Another big difference has been on the whisky side of the gantry, where Robert has seen demand shift from blends to single malt.

He said there is now much more of an expectation that bars will have a wide range of interesting spirits – and that staff will be able to talk about and recommend them. 

“People are looking for something different, especially Americans,” he explained. 

“When they come in they know Macallan, they know Glenfiddich, but they’re looking for something they can’t get back in the States. 

“So it’ll be something like Glendronach or if you go to Islay we’d look at Ardbeg, maybe the Uigeadail or the Corryvreckan. Or Laphroaig Quarter Cask. 

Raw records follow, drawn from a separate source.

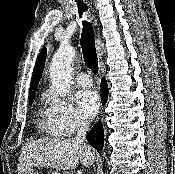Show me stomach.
<instances>
[{
    "label": "stomach",
    "mask_w": 175,
    "mask_h": 174,
    "mask_svg": "<svg viewBox=\"0 0 175 174\" xmlns=\"http://www.w3.org/2000/svg\"><path fill=\"white\" fill-rule=\"evenodd\" d=\"M55 174H59L58 172H53ZM22 174H39L37 171H35L34 169H28L25 172H23Z\"/></svg>",
    "instance_id": "1"
}]
</instances>
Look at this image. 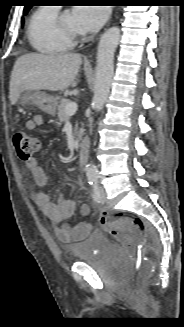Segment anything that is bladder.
<instances>
[{"label": "bladder", "mask_w": 184, "mask_h": 327, "mask_svg": "<svg viewBox=\"0 0 184 327\" xmlns=\"http://www.w3.org/2000/svg\"><path fill=\"white\" fill-rule=\"evenodd\" d=\"M67 250L76 262L92 263L103 254H110L121 266H127L122 253L113 246L108 236L99 231L89 232L83 241L68 245Z\"/></svg>", "instance_id": "bladder-1"}]
</instances>
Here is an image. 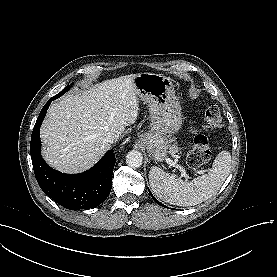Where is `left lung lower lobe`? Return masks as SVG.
Returning a JSON list of instances; mask_svg holds the SVG:
<instances>
[{
	"label": "left lung lower lobe",
	"mask_w": 277,
	"mask_h": 277,
	"mask_svg": "<svg viewBox=\"0 0 277 277\" xmlns=\"http://www.w3.org/2000/svg\"><path fill=\"white\" fill-rule=\"evenodd\" d=\"M149 192H150V191H149ZM150 195L152 196V198L154 199V201H155L157 204H159V205L165 207V205H163L161 202H159V201L151 194V192H150Z\"/></svg>",
	"instance_id": "0a47b994"
}]
</instances>
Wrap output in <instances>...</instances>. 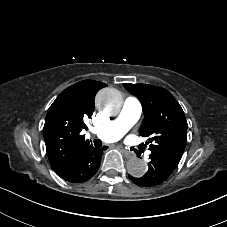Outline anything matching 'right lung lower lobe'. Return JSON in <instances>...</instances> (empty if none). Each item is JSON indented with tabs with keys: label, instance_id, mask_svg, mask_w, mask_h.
<instances>
[{
	"label": "right lung lower lobe",
	"instance_id": "obj_1",
	"mask_svg": "<svg viewBox=\"0 0 227 227\" xmlns=\"http://www.w3.org/2000/svg\"><path fill=\"white\" fill-rule=\"evenodd\" d=\"M103 150L92 145L86 147L72 158L62 172L56 174L72 183L89 180L98 171Z\"/></svg>",
	"mask_w": 227,
	"mask_h": 227
}]
</instances>
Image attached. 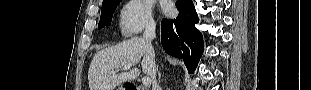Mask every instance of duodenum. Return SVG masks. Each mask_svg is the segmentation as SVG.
<instances>
[{
	"label": "duodenum",
	"instance_id": "1",
	"mask_svg": "<svg viewBox=\"0 0 311 90\" xmlns=\"http://www.w3.org/2000/svg\"><path fill=\"white\" fill-rule=\"evenodd\" d=\"M125 90H140V88H138L135 85H129V86H127V88Z\"/></svg>",
	"mask_w": 311,
	"mask_h": 90
}]
</instances>
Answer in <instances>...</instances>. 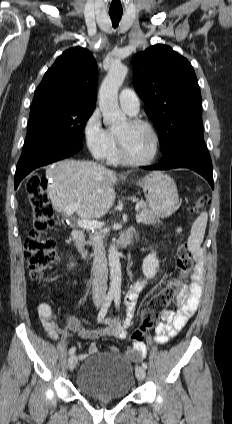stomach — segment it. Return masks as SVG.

“People are coming in and looking at what they recognise, but they’re looking for a variation of that particular whisky. Something that’s maybe from the same stable but is a little bit different.”

Like Peter at The Railway Tavern, Robert uses Inverarity Morton for a lot of his spirits, with more unusual malts coming from Royal Mile Whiskies. Obviously, staff knowledge of everything on the gantry is essential. 

Robert said: “We’ve all walked into a pub and said ‘what’s that up there?’ and they’ve gone ‘oh I don’t know, I just work here’. Whereas now people will say to us ‘can you recommend me a malt whisky?’ and we’ll ask them what their palate is like. 

“Do they prefer sweet drinks? Drinks that are a bit smoky? A bit sherry-based? Now we can narrow it down. We can start to advise somebody what to have, whether it’s a gin, a whisky or a beer.” 

Tina McLaren, at The Old Ship Inn in Perth

That was echoed by another Belhaven lessee – Tina McLaren, at The Old Ship Inn in Perth. 

Tina said the pub has a reputation for its gin range as well as its selection of malt whiskies, and customers will expect the right mixer and garnish with their drink. It’s up to the team to ensure they can match the right accompaniments to each product. 

“You have to go out and look for it,” she said. 

“So for gin, for example, there’s the Ginventory app, which you can download and have on your phone. 

“And then we have a sticker system in here, so all the tops of the bottles of gin have a different coloured sticker and then there’s a key sheet with all the stickers. So, for example, Brockmans has grapefruit, blueberries and raspberries in it, so there’s three different-coloured stickers and then there’s the key on the other wall that the staff can look at.”

The Old Ship Inn gantry

Even in the past few years Tina – who has run The Old Ship Inn for 14 years – has noticed customers getting more knowledgeable about the drinks they’re ordering. 

“I think people tried different things during the pandemic,” she said. 

“And then they bring that into the pub with them. 

“So they might prefer Gordon’s gin and lemon Fanta because that’s what they drank during the pandemic. It’s not a bad thing. It’s actually a good thing, because people are trying different things.”